Take every line in the entries that includes the word "finance" and copy it.

**RECORDS PROVIDED**
::::::
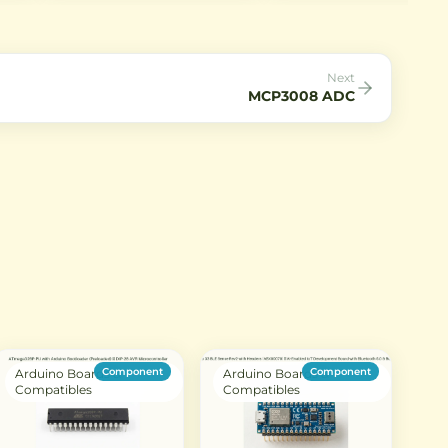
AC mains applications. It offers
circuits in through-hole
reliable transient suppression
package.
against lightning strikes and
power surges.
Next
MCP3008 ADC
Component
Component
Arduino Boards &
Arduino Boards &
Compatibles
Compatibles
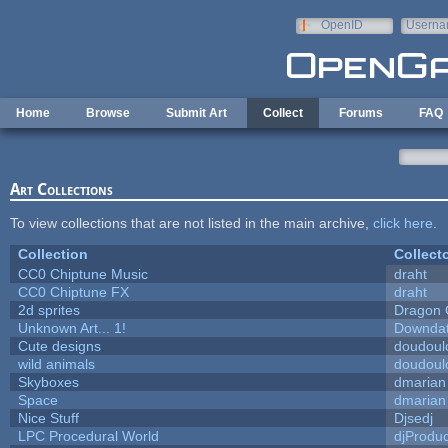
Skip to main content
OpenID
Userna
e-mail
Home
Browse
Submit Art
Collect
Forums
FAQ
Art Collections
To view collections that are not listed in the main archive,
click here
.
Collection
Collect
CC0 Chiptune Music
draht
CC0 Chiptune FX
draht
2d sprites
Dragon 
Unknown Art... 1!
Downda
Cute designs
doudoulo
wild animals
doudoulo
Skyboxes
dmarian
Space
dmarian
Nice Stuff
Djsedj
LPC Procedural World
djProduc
::::::
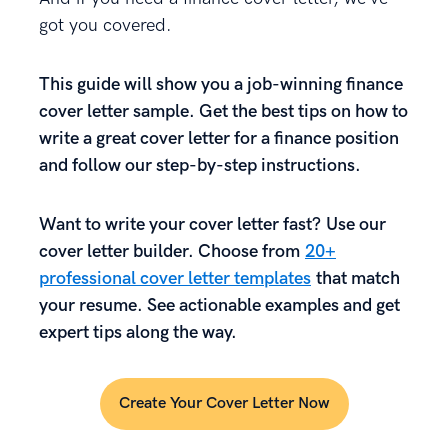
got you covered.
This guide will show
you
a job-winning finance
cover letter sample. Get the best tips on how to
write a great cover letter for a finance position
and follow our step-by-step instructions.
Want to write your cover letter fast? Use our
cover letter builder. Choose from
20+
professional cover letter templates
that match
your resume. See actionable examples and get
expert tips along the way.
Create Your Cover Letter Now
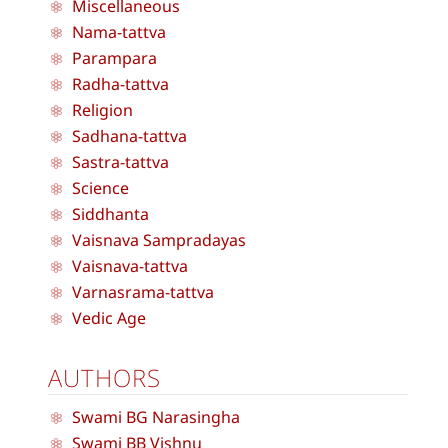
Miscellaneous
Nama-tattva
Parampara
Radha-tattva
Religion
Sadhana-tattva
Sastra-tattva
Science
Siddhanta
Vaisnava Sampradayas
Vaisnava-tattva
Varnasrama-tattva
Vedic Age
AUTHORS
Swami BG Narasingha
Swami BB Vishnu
::::::
**OUTPUT OF THE TASK**
a job-winning finance
write a great cover letter for a finance position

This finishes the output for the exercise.